*** Input records Section Begins ***

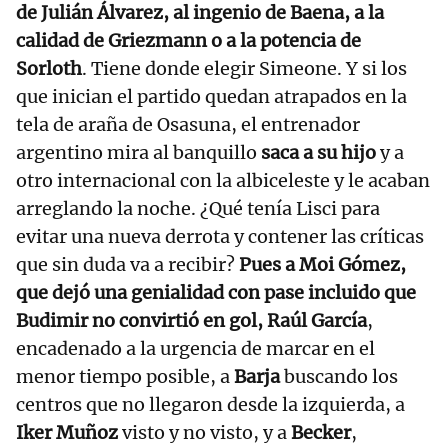
de Julián Álvarez, al ingenio de Baena, a la
calidad de Griezmann o a la potencia de
Sorloth
. Tiene donde elegir Simeone. Y si los
que inician el partido quedan atrapados en la
tela de araña de Osasuna, el entrenador
argentino mira al banquillo
saca a su hijo
y a
otro internacional con la albiceleste y le acaban
arreglando la noche. ¿Qué tenía Lisci para
evitar una nueva derrota y contener las críticas
que sin duda va a recibir?
Pues a Moi Gómez,
que dejó una genialidad con pase incluido que
Budimir no convirtió en gol, Raúl García
,
encadenado a la urgencia de marcar en el
menor tiempo posible, a
Barja
buscando los
centros que no llegaron desde la izquierda, a
Iker Muñoz
visto y no visto, y a
Becker
,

*** Input records Section Ends ***

#### Task description:
Although the records contain pictures, print only the rest, exactly as written.

#### Task answer:
de Julián Álvarez, al ingenio de Baena, a la
calidad de Griezmann o a la potencia de
Sorloth
. Tiene donde elegir Simeone. Y si los
que inician el partido quedan atrapados en la
tela de araña de Osasuna, el entrenador
argentino mira al banquillo
saca a su hijo
y a
otro internacional con la albiceleste y le acaban
arreglando la noche. ¿Qué tenía Lisci para
evitar una nueva derrota y contener las críticas
que sin duda va a recibir?
Pues a Moi Gómez,
que dejó una genialidad con pase incluido que
Budimir no convirtió en gol, Raúl García
,
encadenado a la urgencia de marcar en el
menor tiempo posible, a
Barja
buscando los
centros que no llegaron desde la izquierda, a
Iker Muñoz
visto y no visto, y a
Becker
,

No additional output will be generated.